■ **SUPPLIED MATERIAL**
[Start of Attachment]
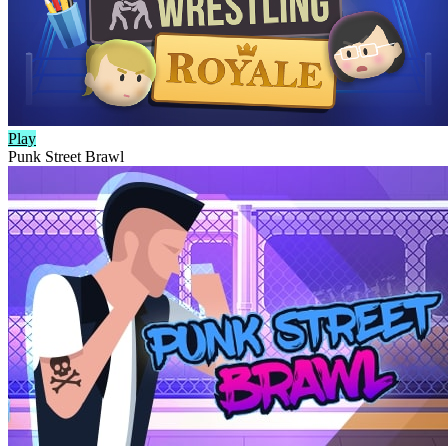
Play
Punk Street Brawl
[End of Attachment]
[Start of Attachment]
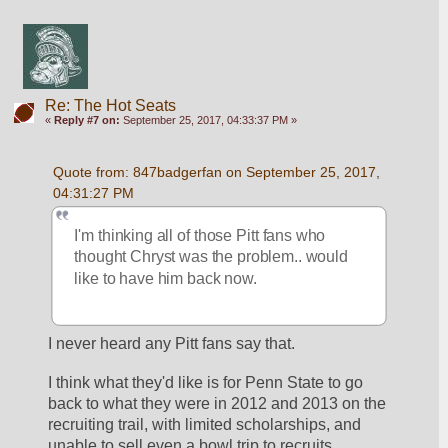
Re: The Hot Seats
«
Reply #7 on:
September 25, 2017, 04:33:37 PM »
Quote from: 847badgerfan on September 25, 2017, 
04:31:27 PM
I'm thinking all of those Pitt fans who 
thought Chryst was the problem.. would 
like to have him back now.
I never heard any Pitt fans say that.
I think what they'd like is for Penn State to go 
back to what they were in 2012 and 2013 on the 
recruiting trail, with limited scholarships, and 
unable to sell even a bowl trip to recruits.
[End of Attachment]
[Start of Attachment]
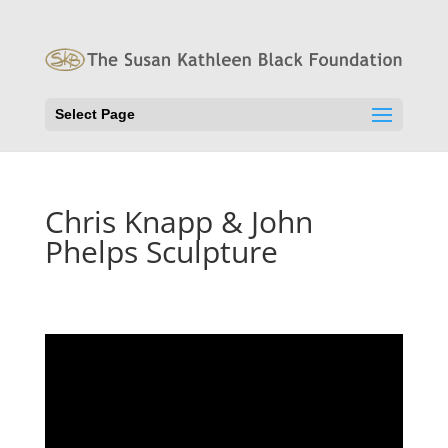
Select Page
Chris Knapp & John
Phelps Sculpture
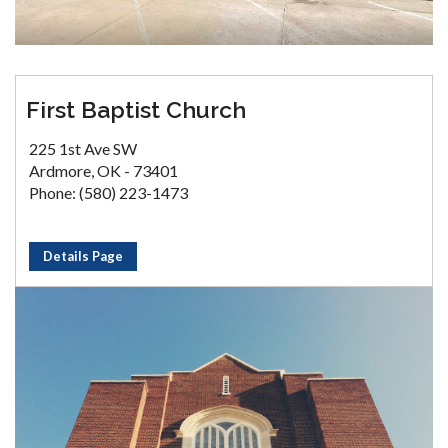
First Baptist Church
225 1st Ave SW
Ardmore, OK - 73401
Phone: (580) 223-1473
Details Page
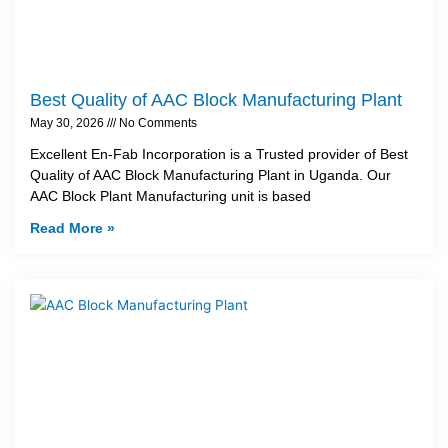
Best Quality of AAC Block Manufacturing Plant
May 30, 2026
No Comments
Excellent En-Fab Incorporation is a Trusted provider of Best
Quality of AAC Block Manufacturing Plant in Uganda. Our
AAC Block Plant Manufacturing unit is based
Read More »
[End of Attachment]
■ **WHAT YOU SHOULD DO**
Filter the listing above so that only lines holding the word "Plant" remain, and report those lines.

■ **RESPONSE**
Best Quality of AAC Block Manufacturing Plant
Quality of AAC Block Manufacturing Plant in Uganda. Our
AAC Block Plant Manufacturing unit is based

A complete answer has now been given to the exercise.